We’ve learned a lot about the COVID vaccines in a short amount of time. We know, for example, that all three vaccines are highly efficacious and that they each have a stellar track record of protecting against hospitalization and death. And now, months into data collection, we have another crucial piece of information: how long the vaccine will last. According to White House COVID advisor Anthony Fauci, MD, you can expect to be protected by the current vaccines for at least six months.
If six months doesn’t sound like much, don’t panic: Fauci says there’s a very good chance the vaccines will last quite a bit longer than that. As he explained in a March 3 interview with Wired, researchers have collected six months’ worth of data and confirmed that the vaccines continue to offer robust protection for at least that length of time. The CDC and the vaccine makers themselves will continue to monitor antibody levels at regular intervals, until they find signs that the protection levels are waning.
“What you do is you follow people for a period of time, you measure the level of antibodies, and you observe if there’s breakthrough infections,” Fauci explained. “If it looks like after a year and a half, the antibody levels go down and people start to get breakthrough infections, then we know that after a year and a half, we probably have to give them a boost,” he said.

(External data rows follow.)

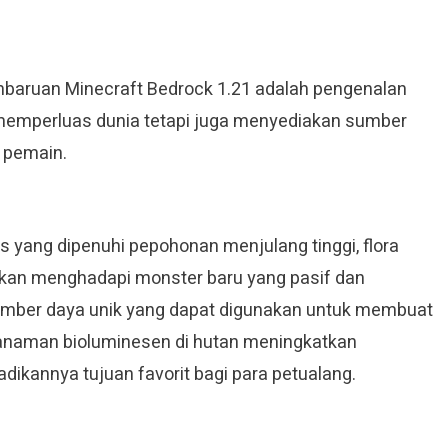
pembaruan Minecraft Bedrock 1.21 adalah pengenalan
a memperluas dunia tetapi juga menyediakan sumber
h pemain.
 yang dipenuhi pepohonan menjulang tinggi, flora
akan menghadapi monster baru yang pasif dan
umber daya unik yang dapat digunakan untuk membuat
tanaman bioluminesen di hutan meningkatkan
ikannya tujuan favorit bagi para petualang.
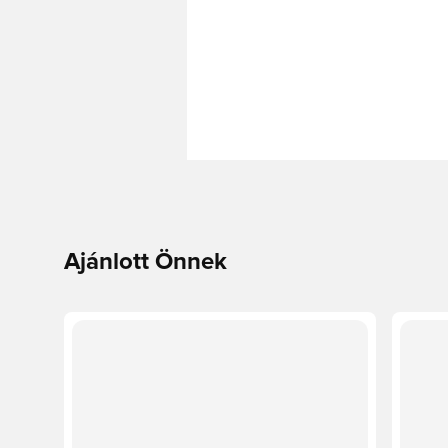
Ajánlott Önnek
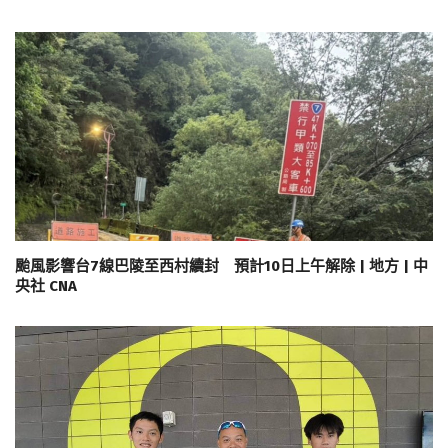
颱風影響台7線巴陵至西村續封 預計10日上午解除 | 地方 | 中
央社 CNA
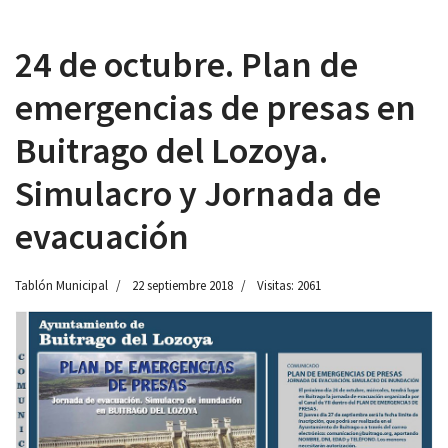
24 de octubre. Plan de
emergencias de presas en
 13:00
Buitrago del Lozoya.
Simulacro y Jornada de
evacuación
Tablón Municipal
22 septiembre 2018
Visitas: 2061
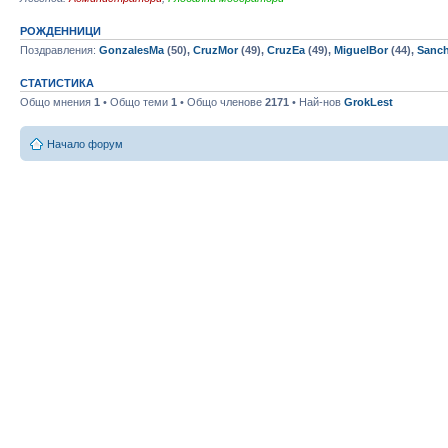
РОЖДЕННИЦИ
Поздравления:
GonzalesMa
(50),
CruzMor
(49),
CruzEa
(49),
MiguelBor
(44),
Sanch
СТАТИСТИКА
Общо мнения
1
• Общо теми
1
• Общо членове
2171
• Най-нов
GrokLest
Начало форум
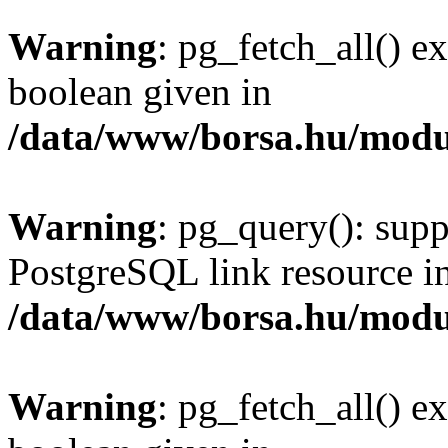
Warning
: pg_fetch_all() e
boolean given in
/data/www/borsa.hu/modu
Warning
: pg_query(): supp
PostgreSQL link resource i
/data/www/borsa.hu/modu
Warning
: pg_fetch_all() e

Currently, Fauci says we know that antibody levels should still be going strong after six months “and maybe much longer” following the second doses of Pfizer and Moderna’s vaccines. And while it may be discomfiting not to know exactly how long you’ll be protected, think of it this way: the longer you have to wait for an answer, the better the results.
Numbers may be declining, but Fauci explains that this is no time to rest on our laurels. “Let’s not declare victory yet, right? You don’t want the decline that we’re seeing to plateau at an unreasonably high level,” he told Wired.
Fauci argued that the key to tamping down new variants is to continue the aggressive practice of social safety measures that have thus far been working in our favor. “There is a tenet in biology that viruses do not mutate unless you give them the opportunity to replicate,” he said. “The easiest way to prevent the spread in the community is to vaccinate as many people as possible at the same time that you stick to the public health measures of wearing masks, of avoiding close contact, of avoiding congregate settings.”
3. Vaccines Have Been Key to Ending Previous Disease Outbreaks
While this may be the first pandemic individuals under 100 have lived through, COVID is hardly the first public health crisis that will be solved with vaccines. “Throughout our history, we’ve been confronted with diseases that have threatened our health, life, and even our survival. Smallpox, measles, polio—every one of them has been conquered by vaccines,” Fauci said.
“We are fortunate that already we have three highly efficacious vaccines that have a very good safety profile. Soon, we will have even more,” he added. Now, the task at hand is to get vaccines into arms “in a very organized, quick, and efficient manner,” Fauci says.
2. We Need to Stick to the Two-Dose Schedule
Asked whether or not it would be beneficial to vaccinate more Americans with their initial vaccine doses and administer their second doses at a later time, Fauci was steadfast in his belief that, with few exceptions, we need to stick to the original two-dose schedule at the recommended 21 or 28 days apart.
“We don’t know what the durability of a single dose is,” Fauci cautioned. “And it is conceivable if all you do is give the first dose to people and significantly delay the administration of the second dose, you could have a diminution of efficacy,” he warned. Fauci added that the second vaccine dose increases the level of antibodies “by at least tenfold,” which could explain the low levels of hospitalization and deaths in vaccinated individuals—even those who have been exposed to more dangerous variants.
1. It’s Time to Depoliticize Public Health
Finally, Fauci shared what he felt he’s “learned about the American people” during the first year of the pandemic—and while it may be accurate, it’s not particularly flattering. “I think we are living currently in a very, very divisive society. Almost split right down the middle…It’s divisiveness to the extreme, where even public health measures take on a political overtone, where wearing a mask or not wearing a mask is a reflection of what your political leanings are. That should not be,” he said.
“Public health should be independent of political differences. But we didn’t see that with the COVID-19 outbreak. We’re all in this together, and we’ve all got to be pulling together. But apparently that doesn’t always happen,” Fauci said.